Could you set down exactly the lines in the records below between the line holding "Đặt CCCD gần" and the line holding "iphone: tắt wifi sử dụng mạng 4G, tiếp t", inclusive?

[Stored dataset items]

::::::

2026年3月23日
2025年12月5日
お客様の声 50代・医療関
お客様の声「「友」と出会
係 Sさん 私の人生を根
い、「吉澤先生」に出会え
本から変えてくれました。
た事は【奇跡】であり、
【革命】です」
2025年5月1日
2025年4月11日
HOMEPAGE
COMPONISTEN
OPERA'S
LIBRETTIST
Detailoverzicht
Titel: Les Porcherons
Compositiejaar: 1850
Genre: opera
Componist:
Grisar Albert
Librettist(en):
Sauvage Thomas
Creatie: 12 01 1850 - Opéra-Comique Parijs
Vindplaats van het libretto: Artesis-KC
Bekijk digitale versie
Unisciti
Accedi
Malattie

::::::

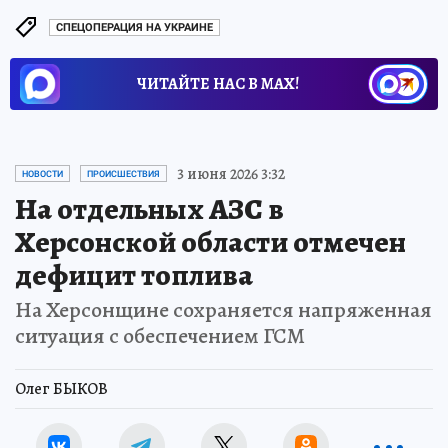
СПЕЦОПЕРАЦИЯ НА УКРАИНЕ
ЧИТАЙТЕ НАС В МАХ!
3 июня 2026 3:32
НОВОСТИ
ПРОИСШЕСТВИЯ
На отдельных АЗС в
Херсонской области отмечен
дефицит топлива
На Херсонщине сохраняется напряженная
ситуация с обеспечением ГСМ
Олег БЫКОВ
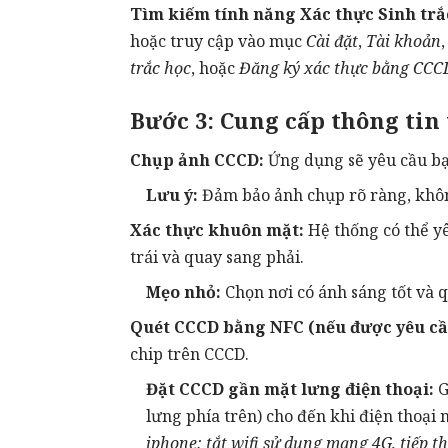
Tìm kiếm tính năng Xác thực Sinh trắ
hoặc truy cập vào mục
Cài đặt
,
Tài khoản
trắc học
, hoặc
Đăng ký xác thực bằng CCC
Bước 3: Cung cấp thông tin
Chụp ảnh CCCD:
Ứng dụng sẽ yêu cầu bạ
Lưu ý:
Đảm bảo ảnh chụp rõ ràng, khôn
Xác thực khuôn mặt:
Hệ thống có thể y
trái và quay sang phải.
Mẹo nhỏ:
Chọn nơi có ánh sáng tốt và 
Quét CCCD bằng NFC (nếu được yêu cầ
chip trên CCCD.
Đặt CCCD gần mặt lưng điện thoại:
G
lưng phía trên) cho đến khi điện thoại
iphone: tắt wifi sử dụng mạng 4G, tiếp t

::::::

→ **ANSWER**:
Đặt CCCD gần mặt lưng điện thoại:
G
lưng phía trên) cho đến khi điện thoại
iphone: tắt wifi sử dụng mạng 4G, tiếp t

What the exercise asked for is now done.